Apologies for flooding the list. I was updating the table when I should update the view.
That's the price for working after a regular day job.
Regards,
Geraldo Lopes de Souza
2011/4/16 Geraldo Lopes de Souza <geraldo.ls@gmail.com>
Hi,
I'm trying to implement tenant view filter with postgres. The docs says
"Rewrite rules don't have a separate owner. The owner of a relation (table or view) is automatically the owner of the rewrite rules that are defined for it. The PostgreSQL rule system changes the behavior of the default access control system. Relations that are used due to rules get checked against the privileges of the rule owner, not the user invoking the rule. This means that a user only needs the required privileges for the tables/views that he names explicitly in his queries."
Postgres 9.0.3
I can confirm that on insert and delete rules: (do nothing ones ommited)

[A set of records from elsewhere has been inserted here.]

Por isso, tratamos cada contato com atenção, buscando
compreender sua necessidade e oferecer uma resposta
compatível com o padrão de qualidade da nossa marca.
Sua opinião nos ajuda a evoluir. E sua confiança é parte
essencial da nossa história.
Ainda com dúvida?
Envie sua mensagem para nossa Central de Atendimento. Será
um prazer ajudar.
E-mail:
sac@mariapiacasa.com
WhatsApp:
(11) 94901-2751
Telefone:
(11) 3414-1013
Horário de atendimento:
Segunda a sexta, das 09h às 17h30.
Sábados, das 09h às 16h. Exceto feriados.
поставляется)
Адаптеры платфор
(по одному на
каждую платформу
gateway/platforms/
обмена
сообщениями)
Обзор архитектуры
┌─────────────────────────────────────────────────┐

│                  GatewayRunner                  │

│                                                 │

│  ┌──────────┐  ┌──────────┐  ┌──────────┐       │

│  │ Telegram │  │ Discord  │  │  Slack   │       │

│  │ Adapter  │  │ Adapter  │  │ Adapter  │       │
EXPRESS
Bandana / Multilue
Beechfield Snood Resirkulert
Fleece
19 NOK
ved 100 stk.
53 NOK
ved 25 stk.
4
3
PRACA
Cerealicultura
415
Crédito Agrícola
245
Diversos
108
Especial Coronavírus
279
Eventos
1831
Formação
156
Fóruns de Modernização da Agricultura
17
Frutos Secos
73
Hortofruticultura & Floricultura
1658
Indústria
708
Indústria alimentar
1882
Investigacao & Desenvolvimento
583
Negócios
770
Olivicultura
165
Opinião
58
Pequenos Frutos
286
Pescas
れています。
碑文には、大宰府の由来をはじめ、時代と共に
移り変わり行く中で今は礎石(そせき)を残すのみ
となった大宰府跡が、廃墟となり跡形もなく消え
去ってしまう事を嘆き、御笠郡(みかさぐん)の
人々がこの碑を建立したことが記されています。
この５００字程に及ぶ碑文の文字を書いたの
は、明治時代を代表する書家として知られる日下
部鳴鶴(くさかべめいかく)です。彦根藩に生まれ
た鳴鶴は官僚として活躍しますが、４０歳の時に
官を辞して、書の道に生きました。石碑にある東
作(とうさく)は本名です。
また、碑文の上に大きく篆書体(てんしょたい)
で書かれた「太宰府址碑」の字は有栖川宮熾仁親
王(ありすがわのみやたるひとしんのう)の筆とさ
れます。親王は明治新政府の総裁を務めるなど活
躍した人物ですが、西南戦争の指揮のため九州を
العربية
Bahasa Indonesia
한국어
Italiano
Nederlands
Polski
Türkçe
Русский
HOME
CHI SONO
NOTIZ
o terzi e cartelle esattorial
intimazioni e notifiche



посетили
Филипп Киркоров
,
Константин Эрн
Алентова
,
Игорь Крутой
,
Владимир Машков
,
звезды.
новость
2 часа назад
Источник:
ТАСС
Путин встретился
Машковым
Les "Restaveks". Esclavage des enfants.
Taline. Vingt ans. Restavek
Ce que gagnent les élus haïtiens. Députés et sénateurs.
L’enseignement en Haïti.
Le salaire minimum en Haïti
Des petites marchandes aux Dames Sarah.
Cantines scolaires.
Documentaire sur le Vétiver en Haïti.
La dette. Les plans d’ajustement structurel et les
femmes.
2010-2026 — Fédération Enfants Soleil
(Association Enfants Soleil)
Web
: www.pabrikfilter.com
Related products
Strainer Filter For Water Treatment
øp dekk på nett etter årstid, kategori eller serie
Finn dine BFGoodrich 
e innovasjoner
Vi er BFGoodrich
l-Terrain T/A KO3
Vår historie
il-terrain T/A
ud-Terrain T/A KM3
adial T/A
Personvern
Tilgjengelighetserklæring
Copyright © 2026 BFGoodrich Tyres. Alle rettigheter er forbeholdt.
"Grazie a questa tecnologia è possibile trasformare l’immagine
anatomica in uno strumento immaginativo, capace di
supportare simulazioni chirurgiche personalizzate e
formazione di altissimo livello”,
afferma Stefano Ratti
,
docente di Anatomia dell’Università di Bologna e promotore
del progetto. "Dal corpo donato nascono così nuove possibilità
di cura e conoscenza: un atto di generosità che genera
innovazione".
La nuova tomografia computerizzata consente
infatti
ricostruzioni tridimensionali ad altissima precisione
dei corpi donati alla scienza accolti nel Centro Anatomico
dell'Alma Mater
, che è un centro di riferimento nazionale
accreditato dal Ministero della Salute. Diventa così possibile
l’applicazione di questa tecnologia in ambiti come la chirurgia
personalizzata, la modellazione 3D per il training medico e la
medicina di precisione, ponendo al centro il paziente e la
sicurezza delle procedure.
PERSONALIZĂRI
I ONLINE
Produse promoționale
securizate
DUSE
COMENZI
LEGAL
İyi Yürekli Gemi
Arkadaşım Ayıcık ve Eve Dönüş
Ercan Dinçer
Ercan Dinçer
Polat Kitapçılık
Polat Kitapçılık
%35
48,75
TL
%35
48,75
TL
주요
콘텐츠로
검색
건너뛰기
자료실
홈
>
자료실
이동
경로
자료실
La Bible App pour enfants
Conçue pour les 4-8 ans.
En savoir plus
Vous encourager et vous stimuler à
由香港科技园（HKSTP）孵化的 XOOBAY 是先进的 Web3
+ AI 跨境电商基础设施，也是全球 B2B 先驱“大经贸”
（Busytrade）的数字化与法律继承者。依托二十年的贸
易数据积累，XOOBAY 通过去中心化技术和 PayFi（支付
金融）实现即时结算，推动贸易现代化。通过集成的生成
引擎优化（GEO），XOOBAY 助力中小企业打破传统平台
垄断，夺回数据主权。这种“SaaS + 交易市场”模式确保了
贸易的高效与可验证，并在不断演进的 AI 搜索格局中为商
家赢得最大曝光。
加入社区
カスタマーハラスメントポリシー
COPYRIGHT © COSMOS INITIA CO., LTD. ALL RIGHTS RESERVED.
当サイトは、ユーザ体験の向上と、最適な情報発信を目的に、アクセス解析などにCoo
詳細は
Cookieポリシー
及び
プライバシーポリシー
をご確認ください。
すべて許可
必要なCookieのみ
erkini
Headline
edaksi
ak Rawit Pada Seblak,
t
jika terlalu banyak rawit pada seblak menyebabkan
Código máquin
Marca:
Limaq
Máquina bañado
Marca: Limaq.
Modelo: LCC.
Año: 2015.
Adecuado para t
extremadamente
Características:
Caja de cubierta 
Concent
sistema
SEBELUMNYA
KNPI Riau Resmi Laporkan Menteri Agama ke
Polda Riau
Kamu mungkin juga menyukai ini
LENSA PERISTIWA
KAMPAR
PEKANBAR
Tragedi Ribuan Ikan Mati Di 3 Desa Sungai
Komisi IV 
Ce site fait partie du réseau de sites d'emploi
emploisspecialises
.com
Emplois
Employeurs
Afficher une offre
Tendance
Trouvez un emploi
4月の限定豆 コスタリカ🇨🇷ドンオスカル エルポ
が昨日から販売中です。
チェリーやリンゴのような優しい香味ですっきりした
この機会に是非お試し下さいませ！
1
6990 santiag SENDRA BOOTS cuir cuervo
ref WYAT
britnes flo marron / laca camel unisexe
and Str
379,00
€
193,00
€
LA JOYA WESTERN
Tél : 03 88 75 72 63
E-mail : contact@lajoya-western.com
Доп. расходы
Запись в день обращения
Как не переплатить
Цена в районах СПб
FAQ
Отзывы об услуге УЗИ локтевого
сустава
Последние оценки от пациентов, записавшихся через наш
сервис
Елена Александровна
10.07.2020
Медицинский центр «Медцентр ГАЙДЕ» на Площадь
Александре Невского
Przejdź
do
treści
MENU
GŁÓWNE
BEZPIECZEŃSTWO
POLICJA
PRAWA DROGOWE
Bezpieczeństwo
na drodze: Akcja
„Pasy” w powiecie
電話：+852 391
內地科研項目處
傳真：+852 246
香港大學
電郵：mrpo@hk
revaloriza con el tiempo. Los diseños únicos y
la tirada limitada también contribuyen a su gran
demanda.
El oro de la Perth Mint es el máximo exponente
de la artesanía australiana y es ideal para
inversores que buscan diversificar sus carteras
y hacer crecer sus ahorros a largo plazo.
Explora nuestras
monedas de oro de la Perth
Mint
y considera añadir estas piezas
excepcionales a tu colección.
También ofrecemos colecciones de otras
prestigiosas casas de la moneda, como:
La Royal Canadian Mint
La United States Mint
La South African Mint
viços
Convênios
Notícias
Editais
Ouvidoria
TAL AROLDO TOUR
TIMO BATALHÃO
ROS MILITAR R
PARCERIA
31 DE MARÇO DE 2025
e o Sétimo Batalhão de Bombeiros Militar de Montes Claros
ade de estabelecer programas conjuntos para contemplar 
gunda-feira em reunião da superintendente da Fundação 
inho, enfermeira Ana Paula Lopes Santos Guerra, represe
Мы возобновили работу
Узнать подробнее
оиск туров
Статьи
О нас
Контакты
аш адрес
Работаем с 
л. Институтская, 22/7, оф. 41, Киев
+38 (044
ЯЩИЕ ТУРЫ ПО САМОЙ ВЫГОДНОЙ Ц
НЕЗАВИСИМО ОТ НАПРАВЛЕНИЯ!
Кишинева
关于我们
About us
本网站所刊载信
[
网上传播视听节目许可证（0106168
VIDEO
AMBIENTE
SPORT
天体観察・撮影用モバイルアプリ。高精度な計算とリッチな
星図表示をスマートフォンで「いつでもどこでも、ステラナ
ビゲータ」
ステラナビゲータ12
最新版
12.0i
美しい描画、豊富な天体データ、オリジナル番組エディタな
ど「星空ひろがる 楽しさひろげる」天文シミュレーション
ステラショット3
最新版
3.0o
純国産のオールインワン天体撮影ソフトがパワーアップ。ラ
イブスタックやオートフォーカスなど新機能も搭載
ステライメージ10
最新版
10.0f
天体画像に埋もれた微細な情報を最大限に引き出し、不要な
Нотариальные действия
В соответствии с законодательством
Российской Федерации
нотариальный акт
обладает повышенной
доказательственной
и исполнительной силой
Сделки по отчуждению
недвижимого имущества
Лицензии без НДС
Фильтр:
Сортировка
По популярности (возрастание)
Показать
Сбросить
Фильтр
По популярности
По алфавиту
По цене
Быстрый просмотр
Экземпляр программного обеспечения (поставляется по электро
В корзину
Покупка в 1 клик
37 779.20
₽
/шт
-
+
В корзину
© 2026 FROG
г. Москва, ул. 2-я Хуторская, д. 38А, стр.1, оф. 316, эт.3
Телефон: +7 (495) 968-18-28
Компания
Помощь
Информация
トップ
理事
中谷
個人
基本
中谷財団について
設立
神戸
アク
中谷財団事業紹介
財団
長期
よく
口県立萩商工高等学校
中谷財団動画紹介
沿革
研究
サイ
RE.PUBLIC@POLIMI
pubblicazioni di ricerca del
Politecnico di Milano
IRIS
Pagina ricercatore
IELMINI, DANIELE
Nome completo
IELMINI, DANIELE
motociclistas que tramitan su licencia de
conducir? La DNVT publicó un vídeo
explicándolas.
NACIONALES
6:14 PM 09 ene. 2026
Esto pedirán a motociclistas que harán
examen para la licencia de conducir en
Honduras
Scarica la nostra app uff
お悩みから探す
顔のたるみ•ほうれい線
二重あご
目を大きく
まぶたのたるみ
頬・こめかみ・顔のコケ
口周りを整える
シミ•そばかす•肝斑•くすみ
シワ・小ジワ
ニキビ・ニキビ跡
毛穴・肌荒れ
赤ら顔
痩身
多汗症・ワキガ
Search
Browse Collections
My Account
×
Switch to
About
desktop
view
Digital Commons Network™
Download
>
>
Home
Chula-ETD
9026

create rule tnt_operadora_insert as
on insert to tnt_operadora
where new.tenant_id = current_tenant()
do instead
insert into operadora (id, tabeladecobranca, versaodoxml, nome, numeronaoperadora, testedouble, registroans, "version", tenant_id)
values (new.id, new.tabeladecobranca, new.versaodoxml, new.nome, new.numeronaoperadora, new.testedouble, new.registroans, new.version, new.tenant_id);
create rule tnt_operadora_del as
on delete to tnt_operadora
where old.tenant_id=current_tenant()
do instead
delete from operadora
where tenant_id=old.tenant_id and
id=old.id;
the view is tnt_operadora is a proxy for operadora table and to insert into or delete from this view the user needs privileges to the view only docs says.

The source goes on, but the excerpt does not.